Richard Green No kidding. Except for Stan Getz and jazz organist Jimmy Smith, this is one awful excuse for a movie. It's sexist, not sexy, it's base and insulting and ... well ... one of the great, if negative, cultural documents of the turbulent 1960s. It manages to encapsulate in a short series of badly staged, and nearly-meaningless scenes, almost everything that the '60s were really about, including the obnoxious political leaders then in power, the rampant dissatisfaction of young women with their exclusive, but all-female educational institutions, the commercialization of pop music, and the proclivity of certain Hollywood types to place beautiful young women in static combinations on a set, where they can actively leer at them with their film cameras rolling.It stinks. It makes a mockery of the soulfulness of the music of the era. It annoys most horribly when it could have entertained us at least a little bit.And worst yet, the basic story concept, of the internal conflict felt by a bright young woman who can write winning popular music, in an era still as stuffy as Mamie Eisenhower's tea parties ... was a most intriguing concept. And they got a young Nancy Sinatra to join the cast, too !! Why oh why did they not make the movie the real story of the heroine's dilemma ? Instead, it looks like a very long commercial for Decca Records and for the idea of skiing at Sun Valley.Yes, I watched this on Turner Classic Movies while waiting for the plumbers to come and fix a badly broken set of pipes. A big ol' tip of the cowboy hat to TCM for having the "chutzpah" to show this dog of a musical movie at all. Gotta love them for it. I wanna do lunch with their film archivists, truly .... But what a stinker of a film.My eyes still hurt.

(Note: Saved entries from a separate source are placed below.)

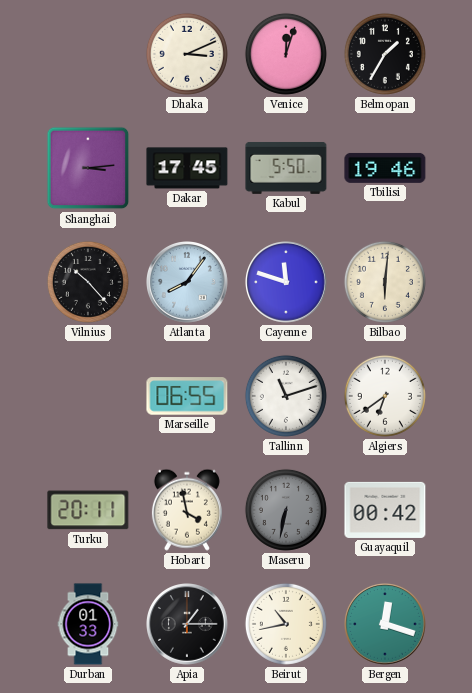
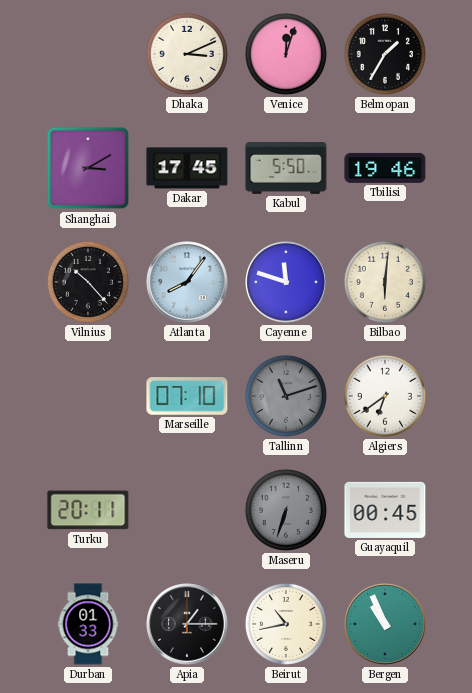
Shanghai: 3:14 -> 3:10
Marseille: 06:55 -> 07:10
Tallinn dial: white -> grey
Hobart: 3:58 -> none
Maseru: 6:32 -> 6:33
Guayaquil: 00:42 -> 00:45
Bergen: 12:18 -> 10:56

Matt Wall So the plot is definitely straight out of an Elvis movie, and the production values so bad it's almost better to play this one like it was a high school play than a movie. The sets look like fake movie sets in movies about movies.I find two things fascinating about this movie forty years out:(1) what passed for sexually suggestive or titillating once upon a time, which still has some fetishistic appeal (pay attention to Nancy Sinatra's scenes).(2) Exactly how ugly Eric Burdon and all of the Animals were. Come to think of it, everybody in this movie is kinda ugly, at least everybody on stage. The Dave Clark Five made me "Glad All Over" I didn't have a British dentist.But this is a movie worth watching just for the musical performances, and if you like camp or early 60s lingerie you'll have something to get you from the party scene to the telethon scene.